The US government is urging SAP customers to patch a critical vulnerability published earlier this week, which could affect as many as 40,000 customers.
Released as part of the software giant’s July patch update round, CVE-2020-6287 affects the SAP NetWeaver Application Server (AS) Java component LM Configuration Wizard.
According to an alert from the Department of Homeland Security’s Cybersecurity and Infrastructure Security Agency (CISA), the bug is introduced thanks to a lack of authentication in the component.
“If successfully exploited, a remote, unauthenticated attacker can obtain unrestricted access to SAP systems through the creation of high-privileged users and the execution of arbitrary operating system commands with the privileges of the SAP service user account (adm), which has unrestricted access to the SAP database and is able to perform application maintenance activities, such as shutting down federated SAP applications,” it explained.
“The confidentiality, integrity, and availability of the data and processes hosted by the SAP application are at risk by this vulnerability.”
As SAP NetWeaver AS Java supports a large range of SAP applications, the potential impact is severe. These include: SAP Enterprise Resource Planning, Product Lifecycle Management, Customer Relationship Management, Supply Chain Management, Supplier Relationship Management, NetWeaver Business Warehouse, Business Intelligence, NetWeaver Mobile Infrastructure, Enterprise Portal, Process Orchestration/Process Integration, Solution Manager, NetWeaver Development Infrastructure, Central Process Scheduling, NetWeaver Composition Environment, and Landscape Manager.

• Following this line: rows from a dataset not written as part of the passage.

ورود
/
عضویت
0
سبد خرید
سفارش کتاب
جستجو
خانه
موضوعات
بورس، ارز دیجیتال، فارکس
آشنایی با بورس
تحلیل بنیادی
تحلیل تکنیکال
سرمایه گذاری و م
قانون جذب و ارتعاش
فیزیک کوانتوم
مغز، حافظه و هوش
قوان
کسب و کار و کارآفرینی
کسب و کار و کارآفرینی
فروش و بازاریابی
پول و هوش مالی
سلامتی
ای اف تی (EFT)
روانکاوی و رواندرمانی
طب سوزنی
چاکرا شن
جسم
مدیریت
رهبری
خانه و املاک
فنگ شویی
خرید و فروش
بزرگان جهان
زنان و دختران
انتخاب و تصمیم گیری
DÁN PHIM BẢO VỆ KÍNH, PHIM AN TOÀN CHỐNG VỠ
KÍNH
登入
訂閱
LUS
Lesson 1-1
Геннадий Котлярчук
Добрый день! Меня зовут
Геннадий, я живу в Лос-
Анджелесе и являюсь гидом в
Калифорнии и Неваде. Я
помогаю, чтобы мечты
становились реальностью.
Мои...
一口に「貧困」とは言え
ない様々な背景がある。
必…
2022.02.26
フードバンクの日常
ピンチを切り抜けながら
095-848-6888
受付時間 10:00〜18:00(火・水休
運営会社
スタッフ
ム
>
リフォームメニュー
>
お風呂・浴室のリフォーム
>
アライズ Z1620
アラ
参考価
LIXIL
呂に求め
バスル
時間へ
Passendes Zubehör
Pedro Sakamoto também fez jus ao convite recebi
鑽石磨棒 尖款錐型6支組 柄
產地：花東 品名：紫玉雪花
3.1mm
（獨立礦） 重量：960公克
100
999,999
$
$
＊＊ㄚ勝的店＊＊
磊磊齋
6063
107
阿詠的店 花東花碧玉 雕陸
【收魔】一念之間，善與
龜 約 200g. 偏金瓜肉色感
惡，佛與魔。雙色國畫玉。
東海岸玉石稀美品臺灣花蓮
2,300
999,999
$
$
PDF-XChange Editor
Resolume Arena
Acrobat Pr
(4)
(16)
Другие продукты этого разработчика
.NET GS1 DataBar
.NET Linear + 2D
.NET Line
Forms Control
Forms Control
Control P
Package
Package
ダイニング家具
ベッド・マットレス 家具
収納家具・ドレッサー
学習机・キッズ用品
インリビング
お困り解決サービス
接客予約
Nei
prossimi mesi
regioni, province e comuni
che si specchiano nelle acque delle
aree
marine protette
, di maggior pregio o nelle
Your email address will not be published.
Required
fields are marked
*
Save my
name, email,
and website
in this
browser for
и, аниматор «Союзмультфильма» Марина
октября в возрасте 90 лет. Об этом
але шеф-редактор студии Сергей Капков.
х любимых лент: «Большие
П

Onapsis Research Labs, which discovered the vulnerability, named it RECON and warned that the CVSS 10.0 bug could affect more than 40,000 global SAP customers.
It could allow remote attackers to steal PII from employees, customers and suppliers, delete or modify financial records, change banking details, disrupt operations and much more, the vendor claimed.
“The business impact of a potential exploit targeting RECON could be financial loss, compliance violations and reputation damage for the organization experiencing a cyber-attack,” it added.